We used to be an extremely close knitted family. I got the privilege to be raised by the best grandparents anyone can ever ask for. My grams was the matriarch of our family she was the knitting needle that stuck us all together. 1996 she passed away after fighting cancer again and this time the nasty thing beat her but not that i saw her complain once. I was younger when she had breast cancer it wasn't as dramatic not that serious when you don't comprehend enormity yet. 1996 changed that, and me entirely also. She was my entire world and now nearly 32 a lifetime of lives later i realise how blessed i was and how i wish i grasped that lifetimes ago. Death expected or not it doesn't hurt any less either way. My tight family disappeared, no more Christmas, No more easter, no more knitting, baking, playing and growing with my cousin's, no more family home, no more teacher, no more piano, formal lounge deserted. No more smiling for silly photos, no more to water bottle in my bed, no more prays, no more back up. She gave me the best start to a shitty childhood anyone could ask for, Headed 1000% down the right path, right frame of mind etc but looking back being with the entire family did kept all the doubt and negativity away, i belonged despite where and who i lived with daily Grandma and Grandpa always had me feeling loved and cared about. when she died she took my place in this world with her. Anyone other than my Gramps has affected my life since in a negative way at some point, let me down when i really needed them, criticise at my weakest moments or reinforce my mistake rather than help me learn not to do that again and that no matter what everyone makes mistakes no one is perfect. I miss my cousins and i hanging out after school and i miss catching up with the rest when we have a family get together. eating laughing happy family.
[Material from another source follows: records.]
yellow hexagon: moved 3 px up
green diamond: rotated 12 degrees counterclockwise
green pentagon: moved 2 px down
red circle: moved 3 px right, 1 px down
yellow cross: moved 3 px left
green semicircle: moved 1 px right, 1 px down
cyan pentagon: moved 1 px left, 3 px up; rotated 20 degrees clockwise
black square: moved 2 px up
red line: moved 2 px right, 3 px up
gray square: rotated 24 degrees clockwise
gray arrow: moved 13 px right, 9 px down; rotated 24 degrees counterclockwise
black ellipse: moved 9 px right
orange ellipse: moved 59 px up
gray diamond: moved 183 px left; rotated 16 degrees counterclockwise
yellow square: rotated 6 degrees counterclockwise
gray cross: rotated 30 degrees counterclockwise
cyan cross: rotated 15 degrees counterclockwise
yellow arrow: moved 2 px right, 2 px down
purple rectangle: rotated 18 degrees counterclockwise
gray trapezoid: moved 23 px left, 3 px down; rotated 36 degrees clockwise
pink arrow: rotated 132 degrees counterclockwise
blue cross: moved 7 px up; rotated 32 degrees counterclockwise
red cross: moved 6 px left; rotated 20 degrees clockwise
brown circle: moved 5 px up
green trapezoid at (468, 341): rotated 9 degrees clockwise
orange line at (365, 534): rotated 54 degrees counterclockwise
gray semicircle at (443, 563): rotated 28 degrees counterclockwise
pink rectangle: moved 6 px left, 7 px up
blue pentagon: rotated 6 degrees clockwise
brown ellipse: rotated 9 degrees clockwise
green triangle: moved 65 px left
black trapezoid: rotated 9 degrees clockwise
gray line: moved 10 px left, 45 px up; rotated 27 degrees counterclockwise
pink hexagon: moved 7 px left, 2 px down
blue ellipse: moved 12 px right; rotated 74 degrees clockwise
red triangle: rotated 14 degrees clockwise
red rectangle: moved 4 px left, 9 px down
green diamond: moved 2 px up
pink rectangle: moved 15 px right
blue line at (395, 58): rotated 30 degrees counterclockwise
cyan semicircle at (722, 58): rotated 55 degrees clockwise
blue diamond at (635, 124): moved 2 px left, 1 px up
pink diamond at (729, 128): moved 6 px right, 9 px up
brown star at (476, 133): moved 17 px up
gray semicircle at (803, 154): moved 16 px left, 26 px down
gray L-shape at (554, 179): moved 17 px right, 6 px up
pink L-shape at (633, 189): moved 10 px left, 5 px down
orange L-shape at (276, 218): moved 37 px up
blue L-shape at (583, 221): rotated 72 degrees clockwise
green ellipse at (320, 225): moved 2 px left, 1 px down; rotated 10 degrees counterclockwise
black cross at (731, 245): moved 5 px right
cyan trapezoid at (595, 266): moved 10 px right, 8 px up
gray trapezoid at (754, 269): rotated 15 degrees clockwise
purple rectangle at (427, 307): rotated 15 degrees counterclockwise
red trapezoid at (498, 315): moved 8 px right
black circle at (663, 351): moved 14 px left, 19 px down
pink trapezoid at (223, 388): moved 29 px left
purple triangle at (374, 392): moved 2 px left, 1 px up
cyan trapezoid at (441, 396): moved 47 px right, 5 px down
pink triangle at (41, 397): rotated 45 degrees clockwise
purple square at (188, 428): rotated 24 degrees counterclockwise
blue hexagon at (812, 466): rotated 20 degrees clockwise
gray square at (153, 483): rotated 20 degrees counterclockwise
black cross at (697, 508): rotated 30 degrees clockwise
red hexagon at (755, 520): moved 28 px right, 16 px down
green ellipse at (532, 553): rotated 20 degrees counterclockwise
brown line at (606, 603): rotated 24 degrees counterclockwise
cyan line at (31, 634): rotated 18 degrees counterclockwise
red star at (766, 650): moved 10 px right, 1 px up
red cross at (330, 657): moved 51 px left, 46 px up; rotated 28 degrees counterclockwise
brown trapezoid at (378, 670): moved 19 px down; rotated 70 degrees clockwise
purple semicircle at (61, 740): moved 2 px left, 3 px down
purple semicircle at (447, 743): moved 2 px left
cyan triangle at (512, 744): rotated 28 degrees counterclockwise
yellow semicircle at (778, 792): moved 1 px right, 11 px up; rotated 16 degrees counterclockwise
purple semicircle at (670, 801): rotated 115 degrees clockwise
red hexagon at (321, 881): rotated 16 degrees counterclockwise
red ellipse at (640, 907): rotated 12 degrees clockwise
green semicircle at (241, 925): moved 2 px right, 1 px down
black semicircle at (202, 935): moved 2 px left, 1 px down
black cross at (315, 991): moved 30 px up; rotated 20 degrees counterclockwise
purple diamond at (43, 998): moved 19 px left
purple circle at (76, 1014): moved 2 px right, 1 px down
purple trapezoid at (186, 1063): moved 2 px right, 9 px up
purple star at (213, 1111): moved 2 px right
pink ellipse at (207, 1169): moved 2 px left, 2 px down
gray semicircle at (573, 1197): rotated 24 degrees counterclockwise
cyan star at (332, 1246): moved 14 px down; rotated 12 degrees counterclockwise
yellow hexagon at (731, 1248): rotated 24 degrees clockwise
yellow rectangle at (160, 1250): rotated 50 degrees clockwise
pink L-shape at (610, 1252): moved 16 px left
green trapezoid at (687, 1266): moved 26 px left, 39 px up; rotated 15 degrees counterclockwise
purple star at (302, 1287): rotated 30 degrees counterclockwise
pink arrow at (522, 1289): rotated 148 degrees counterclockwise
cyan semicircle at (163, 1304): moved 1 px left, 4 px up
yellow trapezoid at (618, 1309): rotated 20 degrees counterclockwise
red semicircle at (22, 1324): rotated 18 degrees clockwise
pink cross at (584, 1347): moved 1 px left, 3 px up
1996 november ensure Christmas wouldn't be enjoyable that year, but i looked forward to family. That memory of family died that year, the innocence she was protecting died to with no=one protecting it anymore. It ensured my father's coping mechanism was alcohol forever and that he'd rather trash himself than deal with life anymore.
I watched my poor heartbroken Gramps grow old without his love, his best friend, I was there though, at night sometimes to see the loneliness make my heart break. I've been there more than anyone else in this family by surname and relation. I'm one of the only ones who wanted to be there and help i owed them my life, and still do. there once was a family of brothers, sisters, cousins and kids, after grams it was Dad, and I and Gramps. Aunties, Uncles, cousins all disappeared.
I forgot all about them as i finished high school, Gramps huge house that wasn't huge with all of us there got to much to maintain for gramps but dad and i just visited more once we moved out. My childhood home and all the memories all gone now, town houses instead. I was the youngest in the family beside Matt and Shell, I'd love to hear from the grown up ones who still remain invisible and ask if this family meant as much to them as it did to me!
After the last 3 years i have endured and Gramps as well i thought that once so tight knit bunch would rally around Gramps and Dad at least and protect them but no after so many years growing up in a different life and time. i should of known better but that inner child bit me fair and square in the bum when i wast watching.
Anyway enjoy if its your thing or don't but i loved every sec of the arthritis i given myself from the hours spent alone doing this.
Gramps, your my hero and you are the best person i know and love.